Кроме того, очень важно обратить внимание на то, что фрагмент в русском переводе, завершающийся словами «О, захворай, величье, / И пышности вели себя лечить». В оригинале звучит слово ceremony, отсылающее еще к одному ритуалу, составлявшему базовую часть мифологии власти английского короля. Это — способность короля исцелять прикосновением, которая активно эксплуатировалась Тюдорами и Стюартами до Вильгельма III. Поговаривают, что Вильгельм сам уже сомневался в своих способностях и якобы говорил, прикасаясь к больному: «Дай тебе Господь побольше здоровья и здравого смысла» Но и Елизавета, и Иаков I очень активно, старательно, тщательно, демонстративно проявляли эти свои целительные способности, и в документах всегда упоминалось, что во время выезда королева, например, прикоснулась к двумстам золотушным или при поездке в Кенилворт исцелила триста золотушных.

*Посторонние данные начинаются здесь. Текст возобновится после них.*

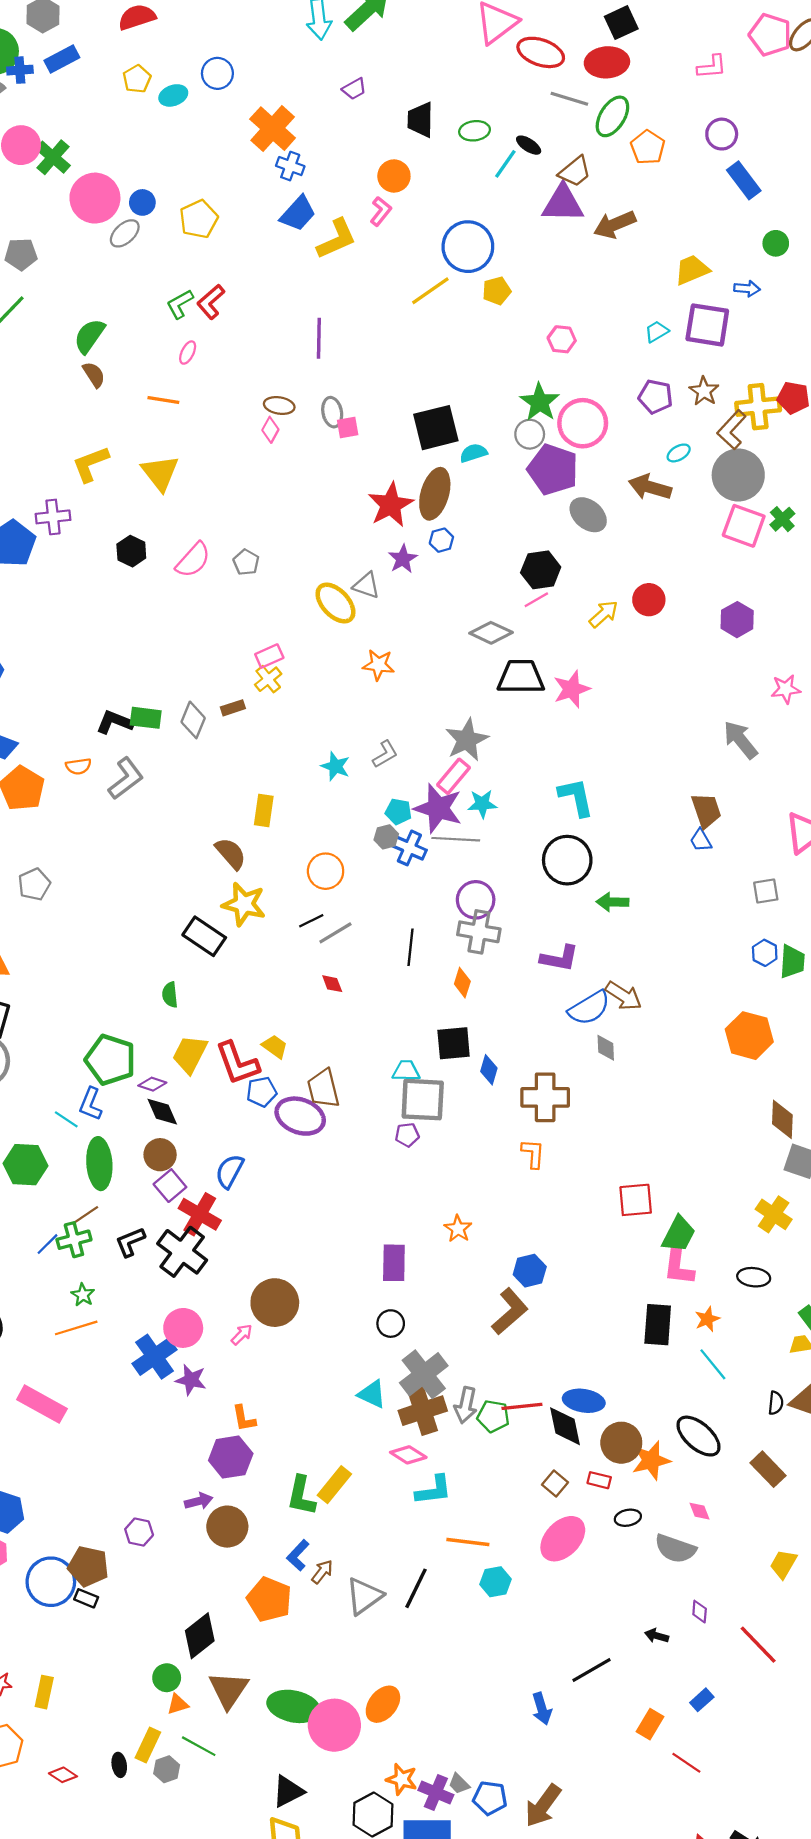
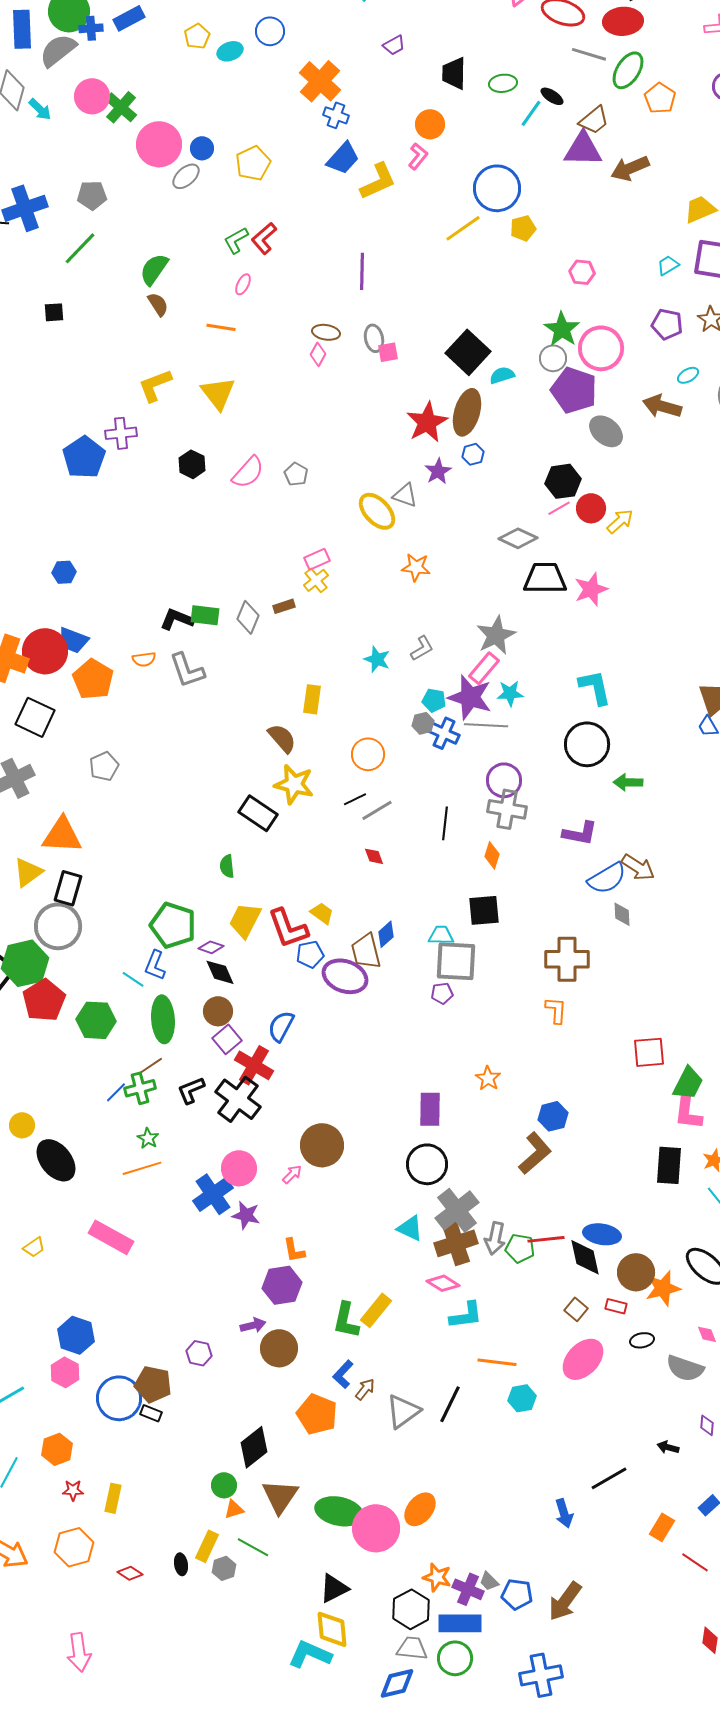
black square: (436, 428) -> (468, 352), turned -33
red circle: (649, 600) -> (591, 508), moved
gray L-shape: (126, 778) -> (187, 670), turned 108
blue diamond: (489, 1070) -> (386, 934), moved, turned 32
black circle: (391, 1324) -> (427, 1164), size x1.6

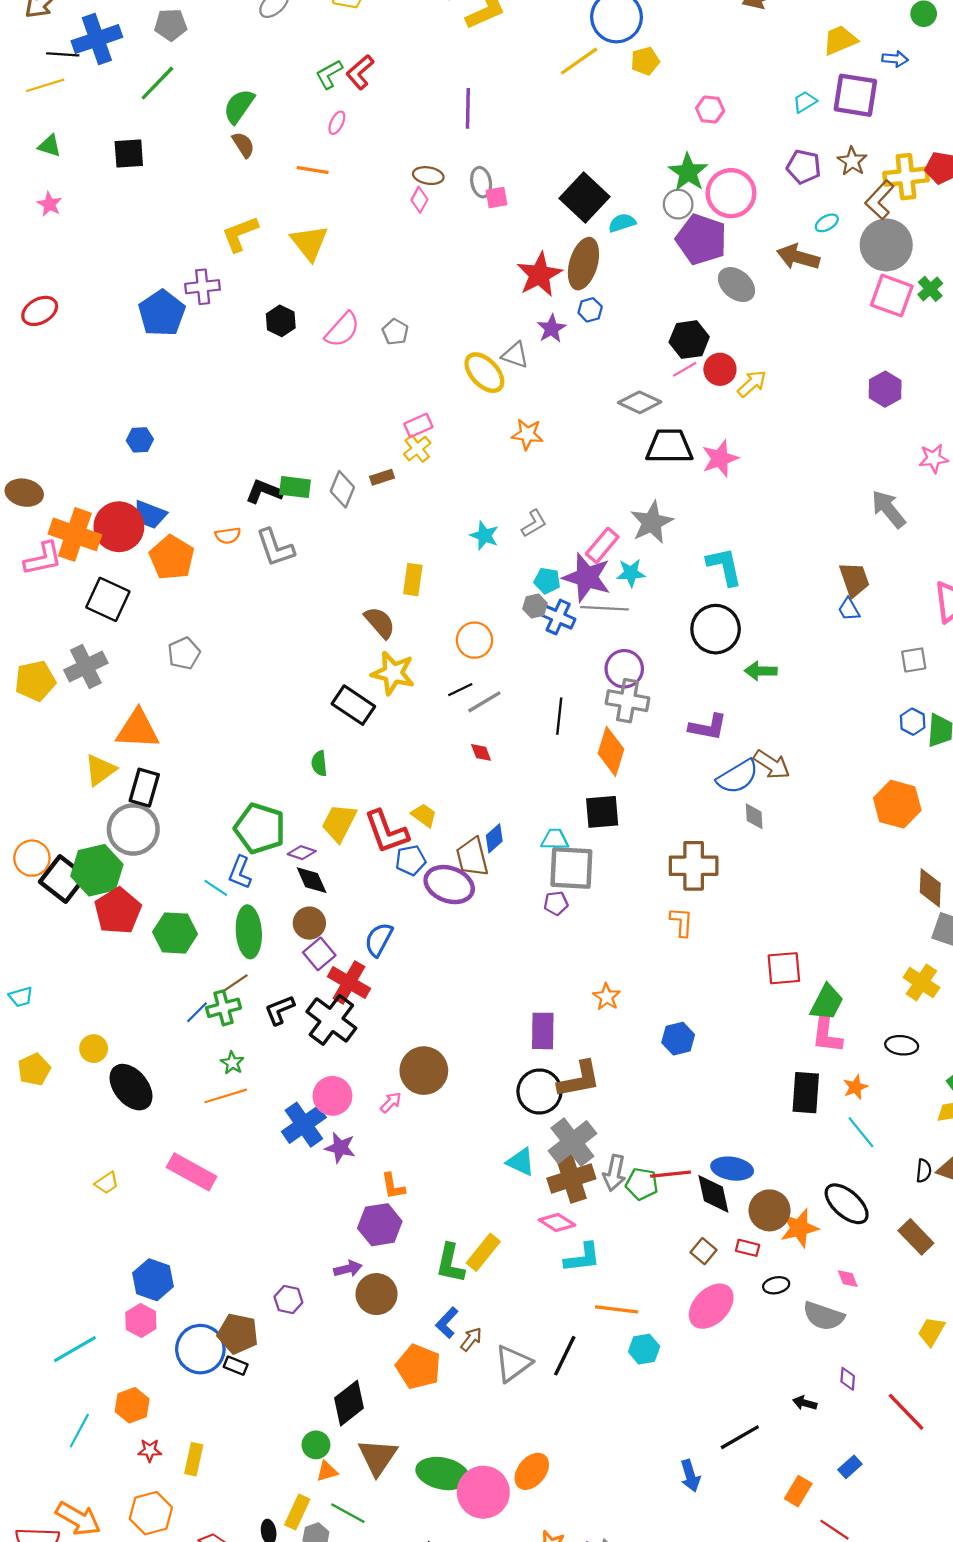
black square: (54, 312) -> (129, 154), size x1.4
gray star: (496, 635) -> (652, 522), moved
orange diamond: (492, 855) -> (611, 751), size x1.6
brown L-shape: (535, 1153) -> (579, 1079), moved, turned 30

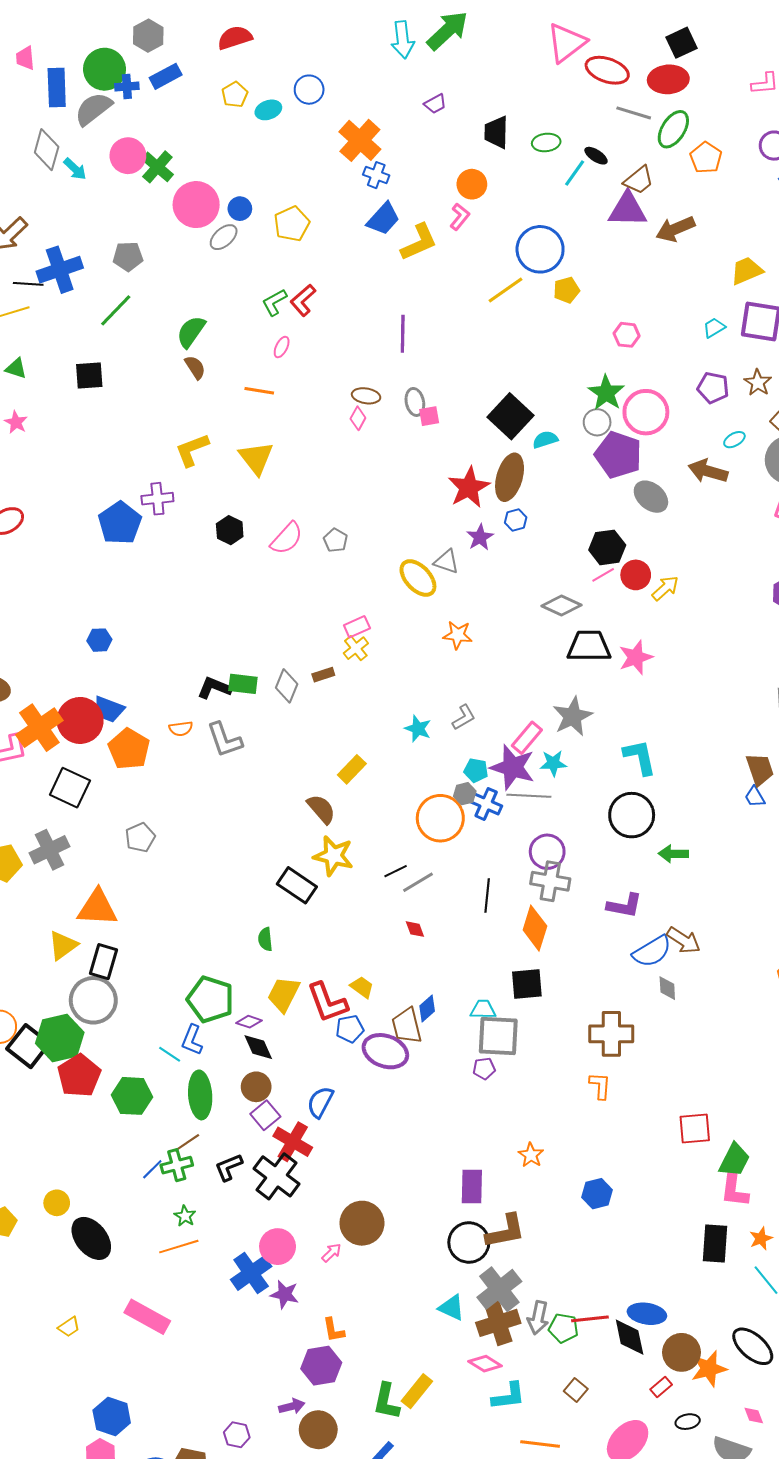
orange cross: (75, 534) -> (39, 728), turned 36
yellow rectangle: (413, 580) -> (352, 769), turned 36
orange circle: (474, 640) -> (440, 818), moved, size x1.4
red rectangle: (748, 1248) -> (661, 1387), turned -55
brown square: (703, 1251) -> (576, 1390), moved

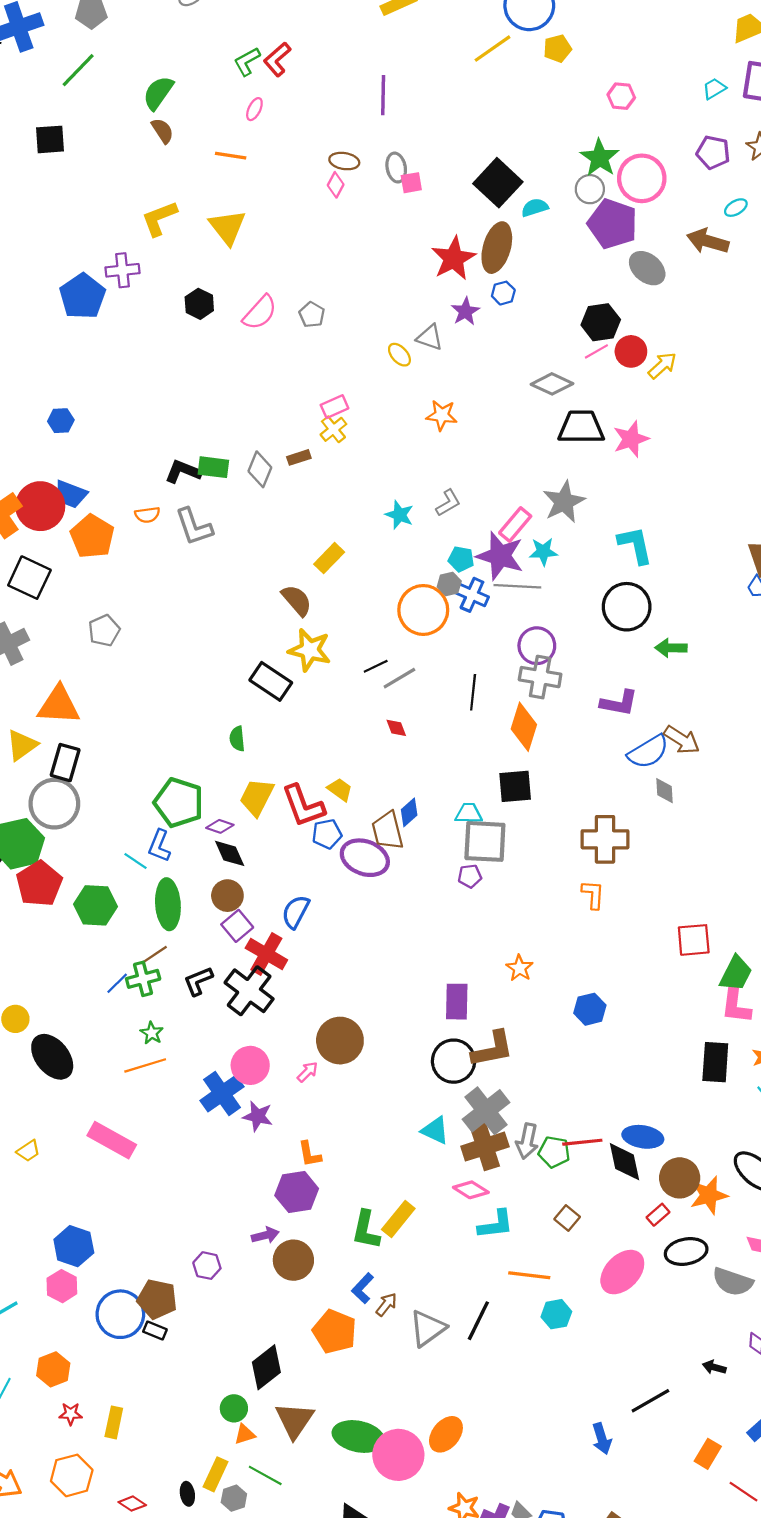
yellow ellipse: (418, 578) -> (399, 355), size x0.6
black ellipse: (688, 1422) -> (686, 1251), size x1.6

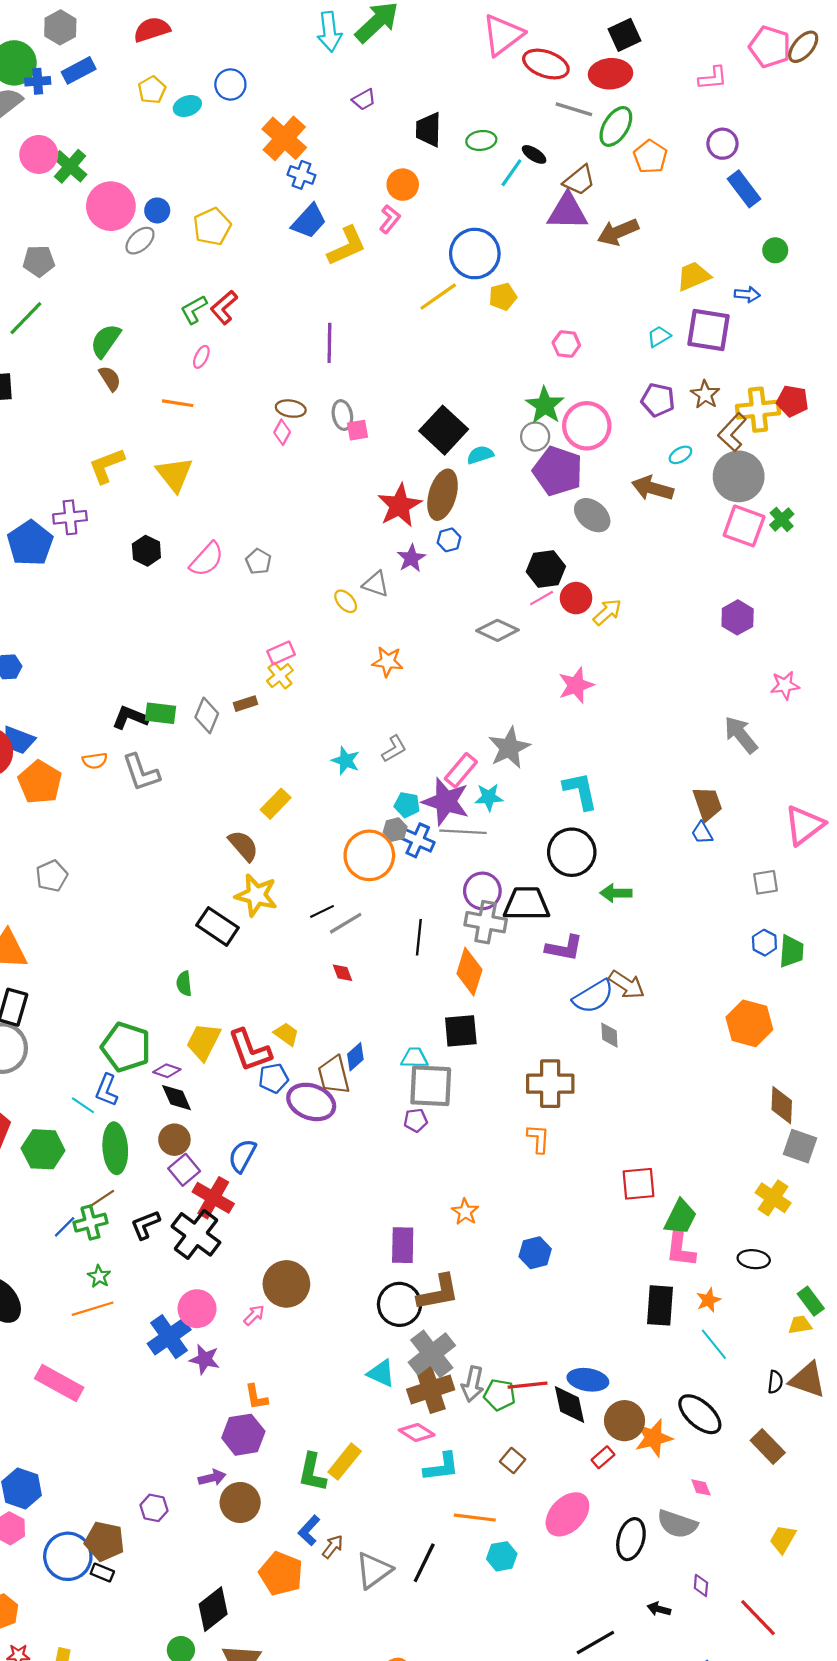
black trapezoid: (581, 427) -> (527, 904), moved
black ellipse: (686, 1251) -> (631, 1539), moved, turned -63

Шекспир, ставя этот фрагмент мифологии в текст, снова подчеркивает христологические качества монарха. Монарх при этом не способен исцелить сам себя. Прикосновением к самому себе он не исцеляет собственные болезни.

Подходя к завершению, хотелось бы подчеркнуть двоякий момент применительно к Шекспиру. С одной стороны, безусловно, на Шекспира влияет те ритуалы, которые он видел, те христологические элементы мифологии абсолютизма, которым он был свидетелем. Сама эта идея, что монарх принимает на себя все грехи своих подданных, превращает монарха в национального Христа. Как Христос принимает на себя грехи всего человечества, так же монарх принимает на себя всех подданных, что дает ему особые права и создает особые отношения с Богом. Можно вспомнить и графическую мифологию, где монарх изображался в виде человека, на которого падает особый свет с небес.

С другой стороны, безусловно, здесь нашли отражения термины, которые постоянно встречались в источниках — mutatio, reformatio. Холиншед применяет их к Генриху не в том смысле, что он стал хорошим «в бытовом смысле». Придя к власти, он стал другим по совершенно иным причинам — не моральным, а скорее мифологическим, ритуальным.

Примечания

1. Гай Светоний Транквилл. Жизнь двенадцати Цезарей. Божественный Тит, 7.

2.

For saith he,
Ille inter iuuenes paulo lasciuior antè,
Defuncto genitore grauis constáns repentè,
Moribus ablegat corruptis regis ab aula
Assuetos soc [...]os, & nugatoribus acrem
Poenam (si quisquam sua tecta reuiserit) addit,
At ita mutatus facit omnia principe digna,
Ingenio magno post consultoribus vsus, &c.

(Цит. по: Holinshed R. Chronicles of England, Scotland and Ireland: in 6 vols. London, 1587. Vol. 6. P. 543.)

3. Перевод автора. См. оригинал: Lydgate J. A Poem by John Lydgate, Monk of Bury, Describing the Expedition of Henry the Fifth into France in 1415, the Battle of Agincourt and the King's Reception into London on His Return // A Chronicle of London, from 1089 to 1483 / ed. by N.H. Nicolas, E. Tyrrell. L., 1827. P. 232.

4. Цит. по: Шекспир У. Генрих V / пер. Е.Н. Бируковой // Шекспир У. Полн. собр. соч.: в 8 т. М.: Искусство, 1959. Т. 4. С. 446—447.